BY LORRAINE MUROMO
WOMEN and child rights activist groups yesterday raised concern over the continued salary impasse between government and teachers saying the situation was now affecting the rights of learners the most.
In a media briefing in Harare yesterday, the Women’s Coalition of Zimbabwe (WCoZ) and Tag a Life International (TaLi), that are championing the Every Child in School (ECIS) programme, said the education sector was under siege, a situation which was threatening the welfare of children as teachers continued to demand better pay.
Teachers declared incapacitation when schools opened on February 7, demanding to be paid the pre-October 2018 salary.
TaLi executive director Nyaradzo Mashayamombe said inasmuch as they were in solidarity with teachers, children were the most affected in the on-going salary impasse.
“We cannot run away from the fact that education is a vital component of development for our children. It is important to ensure that every child has access to education given the time wasted during COVID-19 lockdown periods,” she said.
“It is, therefore, imperative that children are adequately assessed to identify what key content and skills have been lost and need rebuilding, as well as to detect warning signs of dropping out which is critical for our girl child.” Mashayamombe said prolonged school closures had negative effects on children’s learning, physical, social and their mental wellbeing.
“Prolonged school closures have also exacerbated existing vulnerabilities and inequalities among children, especially girls, children with disabilities, those in rural areas, orphans and vulnerable children, and those from poor households and fragile families,” she said.
“Before COVID-19, Zimbabwe had more than 27% of children who were out of school due to many reasons such as failure to pay fees on time. Since schools reopened on February 7, 2022, WCoZ and ECIS have noted numerous reports from different provinces and platforms on learners either being turned back from school due to demands of school fees and levies, as well as teacher absence.”
Mashayamombe further called on government to restore the education sector to its former glory.
“It is important for the Ministry of Primary and Secondary Education and the government of Zimbabwe to put greater emphasis on funding the education sector by ensuring schools have resources that enable them to accept children who cannot pay fees, with the realisation that the children are at a huge risk,” she said.

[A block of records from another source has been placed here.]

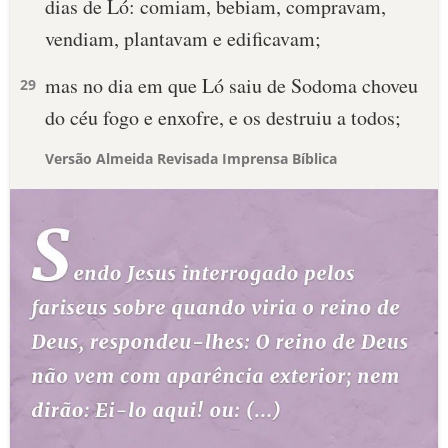
dias de Ló: comiam, bebiam, compravam,
vendiam, plantavam e edificavam;
mas no dia em que Ló saiu de Sodoma choveu
29
do céu fogo e enxofre, e os destruiu a todos;
Versão Almeida Revisada Imprensa Bíblica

WCoZ chairperson Evernice Munando said: “Zimbabwe has produced and continues to produce high fliers in the academia with most renowned professionals and other academia, therefore, we want equitable education for all children. Government should create an enabling environment for access to education for all, investing in schools infrastructural development and alternative learning methods for vulnerable children and the marginalised.”